Records excerpted from a collection
+--

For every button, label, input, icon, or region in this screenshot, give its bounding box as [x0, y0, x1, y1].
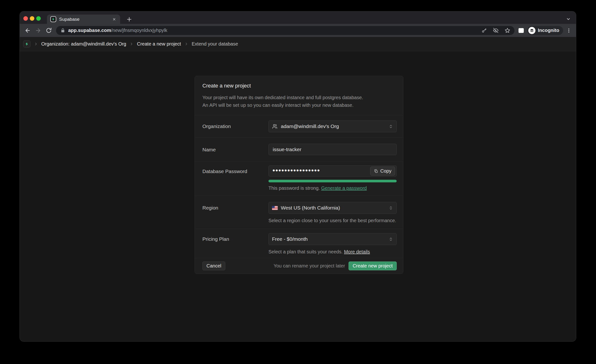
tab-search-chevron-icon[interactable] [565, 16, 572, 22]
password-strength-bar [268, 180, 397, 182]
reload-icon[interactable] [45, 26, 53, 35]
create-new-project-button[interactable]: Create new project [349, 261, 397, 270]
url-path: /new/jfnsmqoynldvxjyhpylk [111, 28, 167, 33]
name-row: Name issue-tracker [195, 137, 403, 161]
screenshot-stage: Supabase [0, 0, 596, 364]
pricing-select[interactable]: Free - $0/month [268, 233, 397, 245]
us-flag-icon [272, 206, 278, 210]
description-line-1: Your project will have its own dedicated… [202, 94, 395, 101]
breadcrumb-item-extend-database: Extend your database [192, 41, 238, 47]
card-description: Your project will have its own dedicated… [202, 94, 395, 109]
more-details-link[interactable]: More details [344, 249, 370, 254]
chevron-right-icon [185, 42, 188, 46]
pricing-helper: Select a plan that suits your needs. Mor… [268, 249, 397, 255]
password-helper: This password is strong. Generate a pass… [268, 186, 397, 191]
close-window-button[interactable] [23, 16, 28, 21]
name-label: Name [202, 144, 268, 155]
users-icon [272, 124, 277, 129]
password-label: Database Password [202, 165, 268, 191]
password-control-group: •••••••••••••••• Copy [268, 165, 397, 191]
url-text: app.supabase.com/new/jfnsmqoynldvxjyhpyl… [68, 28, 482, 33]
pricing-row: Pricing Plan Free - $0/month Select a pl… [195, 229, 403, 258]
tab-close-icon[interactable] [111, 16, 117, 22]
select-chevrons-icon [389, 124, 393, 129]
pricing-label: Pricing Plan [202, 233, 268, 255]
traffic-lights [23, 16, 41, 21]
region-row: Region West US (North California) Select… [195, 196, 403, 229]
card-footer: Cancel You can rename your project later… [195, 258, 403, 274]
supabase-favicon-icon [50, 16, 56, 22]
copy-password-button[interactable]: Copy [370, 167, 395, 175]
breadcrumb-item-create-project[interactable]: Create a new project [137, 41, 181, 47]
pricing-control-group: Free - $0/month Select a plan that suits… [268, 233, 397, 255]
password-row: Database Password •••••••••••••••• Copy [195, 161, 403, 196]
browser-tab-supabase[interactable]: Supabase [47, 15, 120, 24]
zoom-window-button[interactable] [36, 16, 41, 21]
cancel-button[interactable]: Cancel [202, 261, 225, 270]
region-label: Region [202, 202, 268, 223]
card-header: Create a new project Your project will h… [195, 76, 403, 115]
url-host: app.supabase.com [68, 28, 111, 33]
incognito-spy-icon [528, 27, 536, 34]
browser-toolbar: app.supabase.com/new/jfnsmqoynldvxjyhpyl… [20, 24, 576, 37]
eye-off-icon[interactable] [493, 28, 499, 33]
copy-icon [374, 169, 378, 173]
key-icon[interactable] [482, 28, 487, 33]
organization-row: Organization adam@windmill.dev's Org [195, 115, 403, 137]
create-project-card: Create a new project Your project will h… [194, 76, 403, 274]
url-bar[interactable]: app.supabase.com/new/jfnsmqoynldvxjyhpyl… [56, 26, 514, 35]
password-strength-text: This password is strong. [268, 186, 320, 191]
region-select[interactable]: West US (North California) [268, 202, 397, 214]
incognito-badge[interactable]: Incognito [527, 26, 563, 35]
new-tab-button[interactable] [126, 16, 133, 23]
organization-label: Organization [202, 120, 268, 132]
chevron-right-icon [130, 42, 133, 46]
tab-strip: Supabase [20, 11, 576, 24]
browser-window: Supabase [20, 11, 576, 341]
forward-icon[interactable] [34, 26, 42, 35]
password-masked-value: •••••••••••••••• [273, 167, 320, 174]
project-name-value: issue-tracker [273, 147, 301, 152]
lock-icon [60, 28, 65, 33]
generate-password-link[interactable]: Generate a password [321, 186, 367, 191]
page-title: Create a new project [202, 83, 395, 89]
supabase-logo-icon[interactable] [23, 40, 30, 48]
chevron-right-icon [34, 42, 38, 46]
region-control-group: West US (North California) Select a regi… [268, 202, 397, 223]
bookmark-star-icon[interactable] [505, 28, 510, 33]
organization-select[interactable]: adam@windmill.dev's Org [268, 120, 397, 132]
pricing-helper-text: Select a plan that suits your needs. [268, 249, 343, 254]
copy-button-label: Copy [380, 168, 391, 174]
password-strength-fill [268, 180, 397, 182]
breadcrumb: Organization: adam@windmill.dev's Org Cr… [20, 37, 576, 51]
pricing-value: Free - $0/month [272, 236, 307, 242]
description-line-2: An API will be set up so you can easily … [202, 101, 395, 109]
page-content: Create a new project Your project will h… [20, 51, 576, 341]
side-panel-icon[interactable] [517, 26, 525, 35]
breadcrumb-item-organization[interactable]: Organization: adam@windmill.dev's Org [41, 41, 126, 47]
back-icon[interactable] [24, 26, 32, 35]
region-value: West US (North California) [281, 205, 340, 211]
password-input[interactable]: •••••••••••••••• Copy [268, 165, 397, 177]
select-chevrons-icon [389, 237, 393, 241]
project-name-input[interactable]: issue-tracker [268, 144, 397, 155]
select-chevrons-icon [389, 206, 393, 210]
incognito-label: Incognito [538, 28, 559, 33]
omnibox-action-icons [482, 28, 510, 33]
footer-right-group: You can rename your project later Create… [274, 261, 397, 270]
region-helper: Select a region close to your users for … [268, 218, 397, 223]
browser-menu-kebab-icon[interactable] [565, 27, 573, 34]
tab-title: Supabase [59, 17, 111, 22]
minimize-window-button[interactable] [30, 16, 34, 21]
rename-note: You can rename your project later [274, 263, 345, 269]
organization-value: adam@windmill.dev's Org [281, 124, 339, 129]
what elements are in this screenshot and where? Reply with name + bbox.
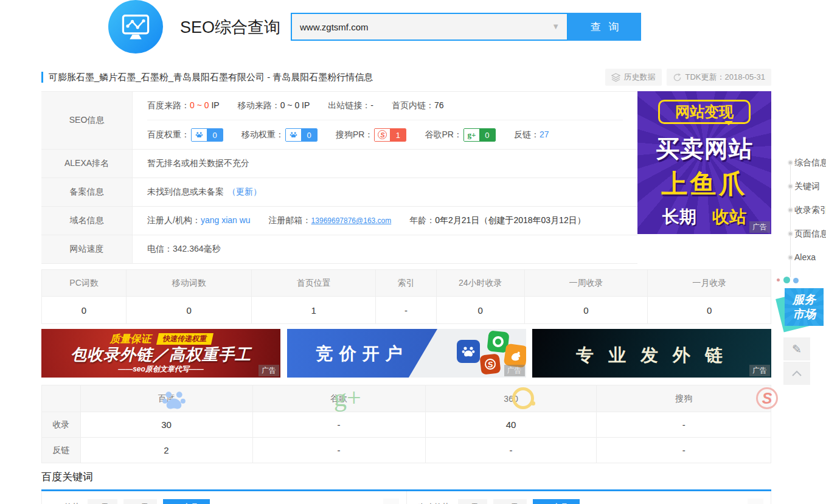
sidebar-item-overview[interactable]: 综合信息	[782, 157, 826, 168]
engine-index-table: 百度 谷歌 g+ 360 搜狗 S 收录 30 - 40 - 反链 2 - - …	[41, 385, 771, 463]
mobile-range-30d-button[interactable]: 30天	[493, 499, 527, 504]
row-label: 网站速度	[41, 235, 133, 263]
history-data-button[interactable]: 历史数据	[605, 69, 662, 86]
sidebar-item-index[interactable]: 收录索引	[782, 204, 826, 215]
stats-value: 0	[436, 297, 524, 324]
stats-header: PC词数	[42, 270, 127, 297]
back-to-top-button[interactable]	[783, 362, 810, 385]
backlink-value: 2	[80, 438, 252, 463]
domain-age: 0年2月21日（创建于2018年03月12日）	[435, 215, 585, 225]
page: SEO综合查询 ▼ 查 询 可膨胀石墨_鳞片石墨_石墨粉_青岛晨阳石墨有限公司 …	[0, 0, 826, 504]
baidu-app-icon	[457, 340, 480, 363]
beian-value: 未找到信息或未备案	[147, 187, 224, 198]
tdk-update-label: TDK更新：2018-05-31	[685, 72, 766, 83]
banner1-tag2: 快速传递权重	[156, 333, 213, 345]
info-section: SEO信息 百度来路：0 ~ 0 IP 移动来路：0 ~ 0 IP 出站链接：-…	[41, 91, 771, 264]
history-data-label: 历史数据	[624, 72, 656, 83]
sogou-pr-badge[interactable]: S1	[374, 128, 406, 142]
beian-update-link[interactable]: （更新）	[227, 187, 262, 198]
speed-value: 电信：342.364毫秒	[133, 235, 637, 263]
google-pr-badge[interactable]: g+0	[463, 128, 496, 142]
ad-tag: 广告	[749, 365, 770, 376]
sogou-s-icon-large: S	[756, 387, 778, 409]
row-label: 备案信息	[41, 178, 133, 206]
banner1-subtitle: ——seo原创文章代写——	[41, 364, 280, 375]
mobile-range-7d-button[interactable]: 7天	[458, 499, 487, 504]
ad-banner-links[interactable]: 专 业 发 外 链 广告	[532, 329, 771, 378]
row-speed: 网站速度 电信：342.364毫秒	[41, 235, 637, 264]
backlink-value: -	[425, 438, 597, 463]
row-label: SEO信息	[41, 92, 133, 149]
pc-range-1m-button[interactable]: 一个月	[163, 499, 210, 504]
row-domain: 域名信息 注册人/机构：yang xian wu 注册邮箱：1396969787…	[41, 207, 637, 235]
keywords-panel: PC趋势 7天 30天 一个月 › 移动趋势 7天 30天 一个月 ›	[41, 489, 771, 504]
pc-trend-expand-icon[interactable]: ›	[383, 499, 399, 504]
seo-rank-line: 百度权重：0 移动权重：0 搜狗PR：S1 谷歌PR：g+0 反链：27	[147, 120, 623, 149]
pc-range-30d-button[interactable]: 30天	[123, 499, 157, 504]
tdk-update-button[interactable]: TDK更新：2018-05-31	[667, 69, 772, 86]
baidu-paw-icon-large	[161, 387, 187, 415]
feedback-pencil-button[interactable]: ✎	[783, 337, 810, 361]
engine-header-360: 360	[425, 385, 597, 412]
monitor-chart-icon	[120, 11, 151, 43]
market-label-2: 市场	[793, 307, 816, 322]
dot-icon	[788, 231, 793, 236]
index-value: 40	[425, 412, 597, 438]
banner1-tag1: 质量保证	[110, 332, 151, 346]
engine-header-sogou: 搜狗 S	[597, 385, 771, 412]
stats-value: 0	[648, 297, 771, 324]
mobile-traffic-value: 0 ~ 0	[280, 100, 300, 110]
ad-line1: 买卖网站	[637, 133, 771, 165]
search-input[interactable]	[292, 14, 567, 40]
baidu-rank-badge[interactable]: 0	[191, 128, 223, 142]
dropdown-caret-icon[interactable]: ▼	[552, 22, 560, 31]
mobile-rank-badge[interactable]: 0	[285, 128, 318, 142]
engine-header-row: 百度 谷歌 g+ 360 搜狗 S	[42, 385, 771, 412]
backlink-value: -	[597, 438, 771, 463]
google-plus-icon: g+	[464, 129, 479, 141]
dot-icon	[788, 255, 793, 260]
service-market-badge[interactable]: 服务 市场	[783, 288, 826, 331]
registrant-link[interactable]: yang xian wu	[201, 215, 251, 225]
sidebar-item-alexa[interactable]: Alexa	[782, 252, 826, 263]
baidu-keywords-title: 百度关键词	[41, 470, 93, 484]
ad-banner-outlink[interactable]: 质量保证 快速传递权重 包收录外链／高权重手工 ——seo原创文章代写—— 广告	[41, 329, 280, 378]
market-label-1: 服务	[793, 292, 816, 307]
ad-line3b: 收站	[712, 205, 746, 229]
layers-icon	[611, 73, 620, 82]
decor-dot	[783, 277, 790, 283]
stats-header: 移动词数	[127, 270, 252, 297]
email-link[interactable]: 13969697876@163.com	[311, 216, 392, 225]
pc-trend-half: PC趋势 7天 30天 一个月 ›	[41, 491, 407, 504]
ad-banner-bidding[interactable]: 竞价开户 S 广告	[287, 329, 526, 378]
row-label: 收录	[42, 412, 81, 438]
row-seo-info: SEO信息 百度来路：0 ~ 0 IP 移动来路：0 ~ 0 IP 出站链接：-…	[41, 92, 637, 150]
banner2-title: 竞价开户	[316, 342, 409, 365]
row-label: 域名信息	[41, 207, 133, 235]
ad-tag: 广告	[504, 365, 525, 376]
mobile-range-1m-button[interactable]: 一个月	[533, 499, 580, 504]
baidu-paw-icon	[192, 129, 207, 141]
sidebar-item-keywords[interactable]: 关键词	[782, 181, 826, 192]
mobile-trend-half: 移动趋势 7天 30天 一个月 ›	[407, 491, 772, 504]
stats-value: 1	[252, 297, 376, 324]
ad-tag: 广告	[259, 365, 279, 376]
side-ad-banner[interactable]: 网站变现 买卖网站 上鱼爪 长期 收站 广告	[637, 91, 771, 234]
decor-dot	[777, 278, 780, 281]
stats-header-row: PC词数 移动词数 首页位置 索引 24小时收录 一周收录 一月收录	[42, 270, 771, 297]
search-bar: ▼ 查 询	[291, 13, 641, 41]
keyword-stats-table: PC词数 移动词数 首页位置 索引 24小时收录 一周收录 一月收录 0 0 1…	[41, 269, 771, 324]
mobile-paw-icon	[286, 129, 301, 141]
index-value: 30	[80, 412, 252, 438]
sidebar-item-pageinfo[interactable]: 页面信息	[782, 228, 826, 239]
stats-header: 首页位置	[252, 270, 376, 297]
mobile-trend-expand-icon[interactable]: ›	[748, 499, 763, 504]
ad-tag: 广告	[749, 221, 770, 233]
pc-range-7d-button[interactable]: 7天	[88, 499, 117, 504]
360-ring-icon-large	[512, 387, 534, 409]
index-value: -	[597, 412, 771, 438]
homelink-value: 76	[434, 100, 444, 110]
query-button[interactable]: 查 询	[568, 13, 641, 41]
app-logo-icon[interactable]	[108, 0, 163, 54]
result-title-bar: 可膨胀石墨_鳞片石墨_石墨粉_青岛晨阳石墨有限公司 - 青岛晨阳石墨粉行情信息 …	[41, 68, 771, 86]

+--

◆ **What needs to be done**: In the records above, how many lines hold the string "suits"? Give the number only.

◆ **Output of the exercise**: 3